Databricks Community

quakenbush · ‎12-21-2023

Hi

What's the best way to deal with SCD2-styled tables in silver and/or gold layer while streaming.

From what I've seen in the Professional Data Engineer videos, they usually go for SCD1 tables (simple updates or deletes)

In a SCD2 scenario, we need to insert a new record (postimage) and "end-date" the old record in the target. Hence, two operations are required.

As of now, I can't see how to implement that in a streaming microbatch (foreachBatch) or CDC-CDF stream. In a "classic" DWH (including Data Vault) this is an extra-step. I guess this is not applicable in a streaming/near-realtime scenario, since we would have two active records until the old one was marked invalid.

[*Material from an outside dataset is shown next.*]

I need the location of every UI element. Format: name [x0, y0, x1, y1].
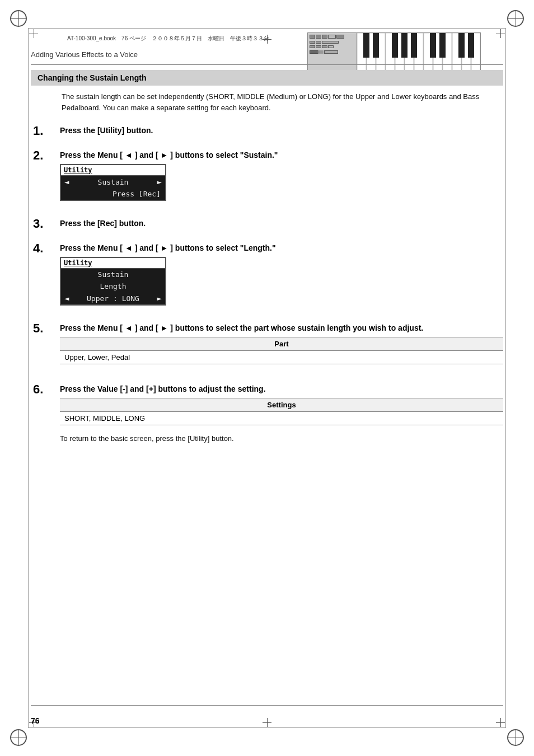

So in other words, I wonder how to:

insert the new record, using the current/processing timestamp as start_ts (easy & tought in videos)
update the old record's end_ts from the new record's start_ts - 1 of the smallest unit (eg. second or milisecond) in "classic" SQL this could be another MERGE-when-matched using LEAD

Any thoughts?

Since I am "playing around" & learning, you may assume I follow the recommended Medallion architecture. So bronze would be a multi-plexed table with kafka/debezium/json records and the second stream from bronze to silver utilizes deduplication with watermarks and the PII-stuff presented in the training 🙂

Wojciech_BUK · ‎12-21-2023

I think you can explore DLT API "Apply Changes".
You can run it only in DLT pipeline but it can read from streming endpoint or streaming table.
Please check docs:
https://docs.databricks.com/en/delta-live-tables/cdc.html#language-python
You just include this line of code:

  stored_as_scd_type = "2"

and you have your SCD2 logic done 🙂

But if you want to do clasic engineering you are right, this is MERGE with

whenMatchedUpdate

You can do it either in pysaprk or spraksql and you can do it also in delta table straming.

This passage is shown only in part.